The rich man just sat back and thought of wealth he had in store
And how to keep what he had earned, From the lazy poor.
The black man’s face bespoke revenge as the fire passed from sight
For all he saw in his stick of wood, was a chance to spite the white
the last man of this forlorn group, Did naught except for gain
Giving just to those who gave, was how he played the game.
The logs held tight in death’s still hands, Was proof of human sin
They didn’t die from the cold without, They died from the cold within[2]

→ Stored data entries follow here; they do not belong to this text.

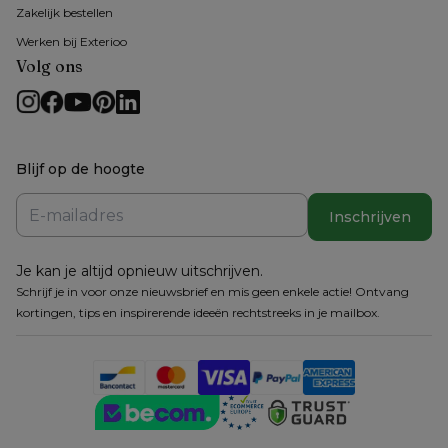
Zakelijk bestellen
Werken bij Exterioo
Volg ons
Blijf op de hoogte
Inschrijven
Je kan je altijd opnieuw uitschrijven.
Schrijf je in voor onze nieuwsbrief en mis geen enkele actie! Ontvang
kortingen, tips en inspirerende ideeën rechtstreeks in je mailbox.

The asbestos fire for those authentically in the Jesus tribe
is not a hell fire that sears eternally
some damned group repelled by holiness

but a baptismal light that cannot be extinguished
Holy Spirit tongues that rain down in the justice of God
the electric passion of chastened disciples
who do not crouch fearfully in such times of spiritual chaos

but stand boldly in the presence of the ever-living God and pray

Send down … send down … send down
The fire of your justice
Into our world … and into our hearts
So we never again
die from the cold within,
through Christ our Lord.

[Haugen, reflective singing of “Send down the Fire”]


[1] See Alyce McKenzie, “Hi, Perbole! Exaggeration, Anyone? Reflections on Mark 9:38-49
[2] James Patrick Kinney, “The Cold Within,” public domain.